For conceptual change, questions for certain concepts were selected to compare the performance of the students in the pre-test and post-test with regard to their ability to grasp the concept. Some of these topics were topics where students are known to have misconceptions

With regard to the usability questionnaire, the Likert-scale was evaluated (Strongly Agree = 5, Agree= 4, Neither Agree nor Disagree = 3, Disagree = 2, Strongly Disagree = 1) and then, the frequency and

138

percentage table was produced for each item on the questionnaire. The aim was to calculate the mean (average) of each item and compare the value of the item to the cut-off values shown in the table. This served as data verification for each item as follows: if the item mean (or average) was between 5 and 4, the students’ responses were very positive on this item, and if the item mean was between 3.99 and 3, the students’ responses were positive, and from 2.99 to 2 negative, and finally from1.99 to 1 is very negative.

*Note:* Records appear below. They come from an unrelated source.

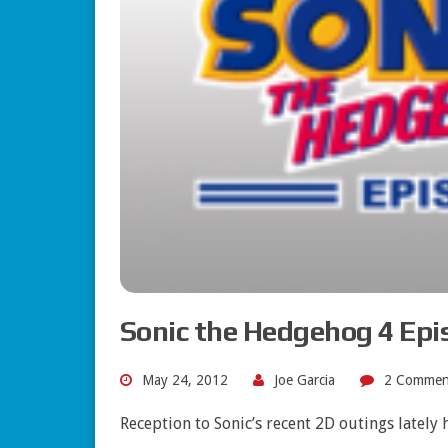
Sonic the Hedgehog 4 Epis
May 24, 2012
Joe Garcia
2 Commen
Reception to Sonic’s recent 2D outings lately 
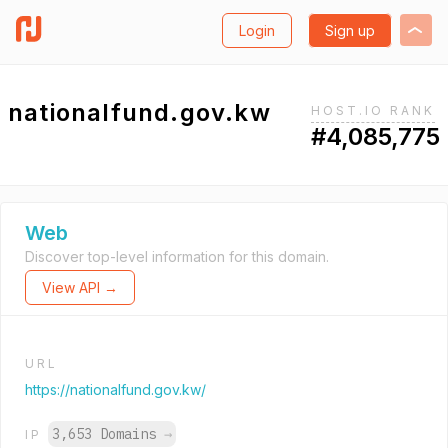
Login
Sign up
nationalfund.gov.kw
HOST.IO RANK
#4,085,775
Web
Discover top-level information for this domain.
View API →
URL
https://nationalfund.gov.kw/
3,653 Domains
→
IP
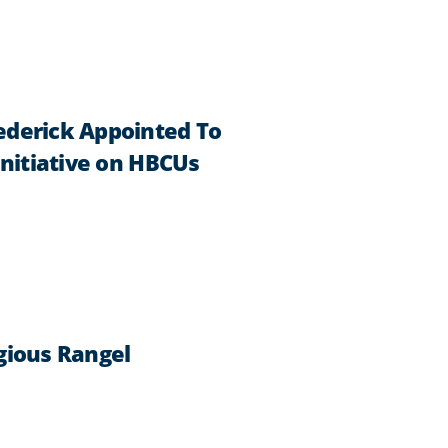
ederick Appointed To
Initiative on HBCUs
gious Rangel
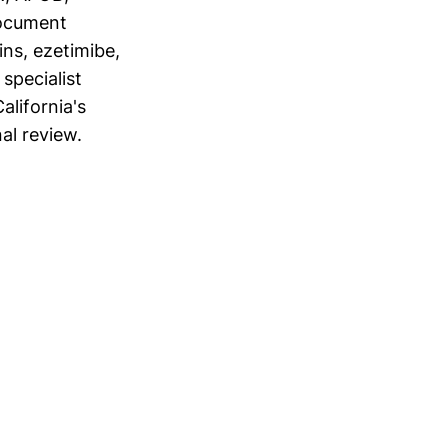
Document
ins, ezetimibe,
specialist
alifornia's
al review.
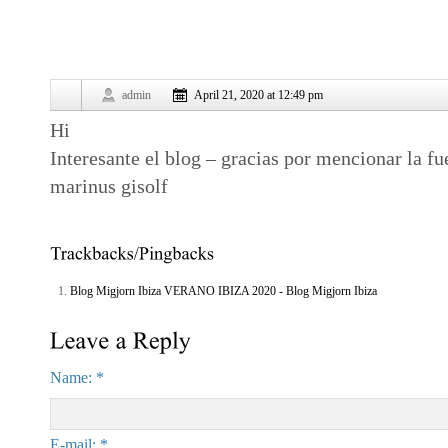
admin
April 21, 2020 at 12:49 pm
Hi
Interesante el blog – gracias por mencionar la fu
marinus gisolf
Blog Migjorn Ibiza VERANO IBIZA 2020 - Blog Migjorn Ibiza
Name: *
E-mail: *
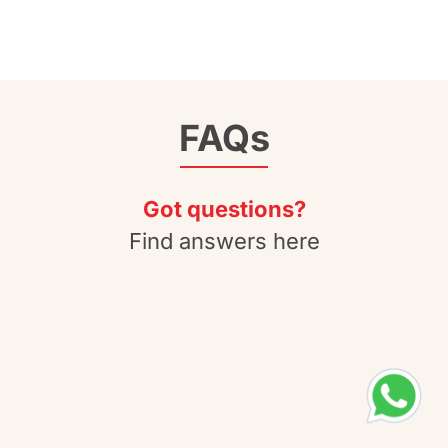
FAQs
Got questions?
Find answers here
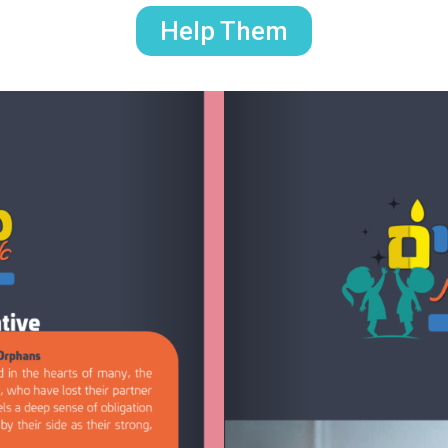
Help Them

5.6.2 Analysis of qualitative data

The qualitative measurement tool in this study was the interview. Analysis means interpreting the information provided by the informant and relating it to the main objectives of the study. All the science teachers refused to use tape recorders; thus, information was gathered by writing notes manually (i.e. hand-written notes) instead of tape-recording.

Science teacher interviews were conducted in two parts; First interview was before simulation intervention started - the aim to request the personal information of science teachers, in addition to their attitude in general toward ICT in education. Second interview was conducted after finished for the experimental - i.e. after finished of simulation intervention - the aim was to explore teachers’ impressions and opinions of the use of the ICSS program in science teaching. The interview for each teacher lasted for nearly, but- not more than - 30 minutes.

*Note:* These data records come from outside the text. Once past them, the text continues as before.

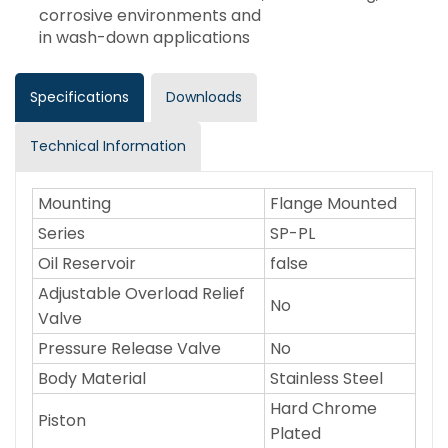
corrosive environments and
in wash-down applications
Specifications
Downloads
Technical Information
Mounting
Flange Mounted
Series
SP-PL
Oil Reservoir
false
Adjustable Overload Relief
No
Valve
Pressure Release Valve
No
Body Material
Stainless Steel
Hard Chrome
Piston
Plated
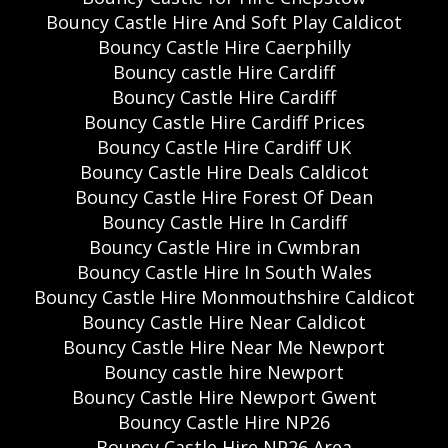
Bouncy Castle Hire And Soft Play Caldicot
Bouncy Castle Hire Caerphilly
Bouncy castle Hire Cardiff
Bouncy Castle Hire Cardiff
Bouncy Castle Hire Cardiff Prices
Bouncy Castle Hire Cardiff UK
Bouncy Castle Hire Deals Caldicot
Bouncy Castle Hire Forest Of Dean
Bouncy Castle Hire In Cardiff
Bouncy Castle Hire in Cwmbran
Bouncy Castle Hire In South Wales
Bouncy Castle Hire Monmouthshire Caldicot
Bouncy Castle Hire Near Caldicot
Bouncy Castle Hire Near Me Newport
Bouncy castle hire Newport
Bouncy Castle Hire Newport Gwent
Bouncy Castle Hire NP26
Bouncy Castle Hire NP26 Area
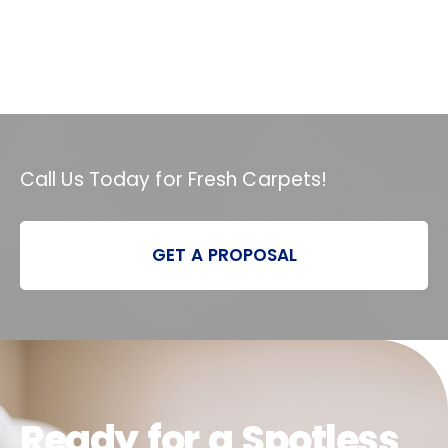
Call Us Today for Fresh Carpets!
GET A PROPOSAL
Ready for a Spotless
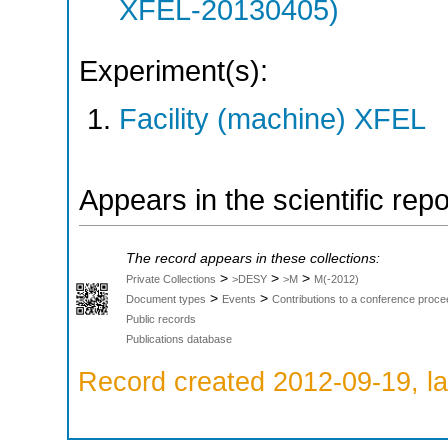
XFEL-20130405)
Experiment(s):
Facility (machine) XFEL
Appears in the scientific rep
The record appears in these collections:
>
>
>
Private Collections
>DESY
>M
M(-2012)
>
>
Document types
Events
Contributions to a conference proce
Public records
Publications database
Record created 2012-09-19, la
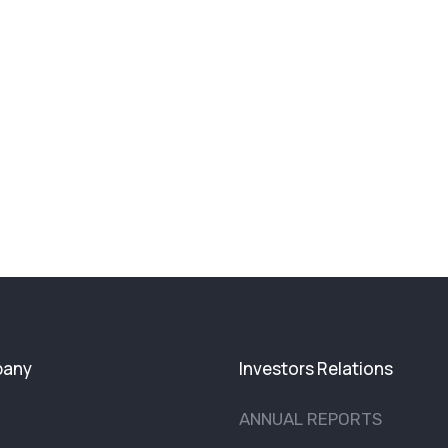
any
Investors Relations
ANNUAL REPORTS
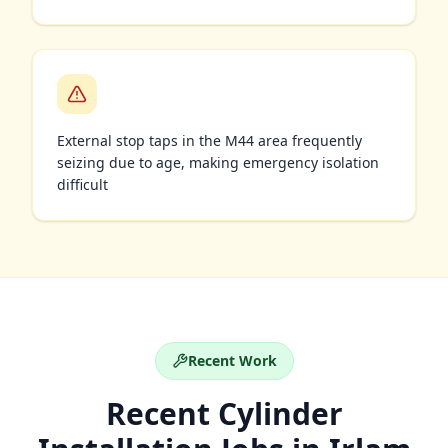
External stop taps in the M44 area frequently
seizing due to age, making emergency isolation
difficult
Recent Work
Recent
Cylinder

While the students’ interviews were held in a meeting room of the school, and recording was not used in order to allow students to talk freely. These interviews aim to examine their post-test scores and their responses to questionnaires – i.e. their attitude toward science and simulation program usability in science teaching and learning - by asking how and why, as open questions, and observing the students’ gesticulations is very important during the interview for analysis. School management provided the phone numbers of parents to make them familiar with this issue and to help parents trust to the interviewer and allow an interview with their children to learn their opinions about the usage of the simulation program. The interview would not be more than 15 minutes in length.

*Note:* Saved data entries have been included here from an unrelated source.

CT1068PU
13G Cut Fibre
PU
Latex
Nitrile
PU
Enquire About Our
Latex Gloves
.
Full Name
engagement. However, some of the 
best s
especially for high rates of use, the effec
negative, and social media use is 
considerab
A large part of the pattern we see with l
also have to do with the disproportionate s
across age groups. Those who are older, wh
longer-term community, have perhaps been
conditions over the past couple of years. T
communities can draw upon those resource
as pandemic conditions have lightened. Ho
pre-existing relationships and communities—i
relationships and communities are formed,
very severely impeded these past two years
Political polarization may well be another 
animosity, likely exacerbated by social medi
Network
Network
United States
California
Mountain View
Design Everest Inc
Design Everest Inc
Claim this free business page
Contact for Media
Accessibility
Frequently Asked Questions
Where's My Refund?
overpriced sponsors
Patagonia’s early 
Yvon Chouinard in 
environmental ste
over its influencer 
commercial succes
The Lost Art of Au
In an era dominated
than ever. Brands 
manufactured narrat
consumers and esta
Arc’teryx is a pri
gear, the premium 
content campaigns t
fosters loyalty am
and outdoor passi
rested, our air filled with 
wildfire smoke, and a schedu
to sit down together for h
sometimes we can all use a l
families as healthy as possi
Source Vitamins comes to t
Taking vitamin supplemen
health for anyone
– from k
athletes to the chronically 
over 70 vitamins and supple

To conduct the interview analysis, I started with identifying desired topics from the interview; an example being teachers’ trends and opinions about benefits of ICT in the education process in general and for science education in particular; students’ feelings while using ICSS according to their

observations during lessons. And for the students’ interview themes: student trends in technology, their opinion of the ICSS program in regard to usage as both a user and as an educational tool for lesson

139

display. Then after I finished the interview, I read the interviews several times to write down any impressions from the data that may be relevant to each topic or theme, and which may be useful later was conducted. After that distribution of responses for both science teachers and students under each topic or theme has been conducted. Finally, the responses for both science teachers and students were shown using the narrative (transcript) method under each topic or theme, taking into account the need to show the participant responses in a coherent and sequential form to achieve the objective of the interview.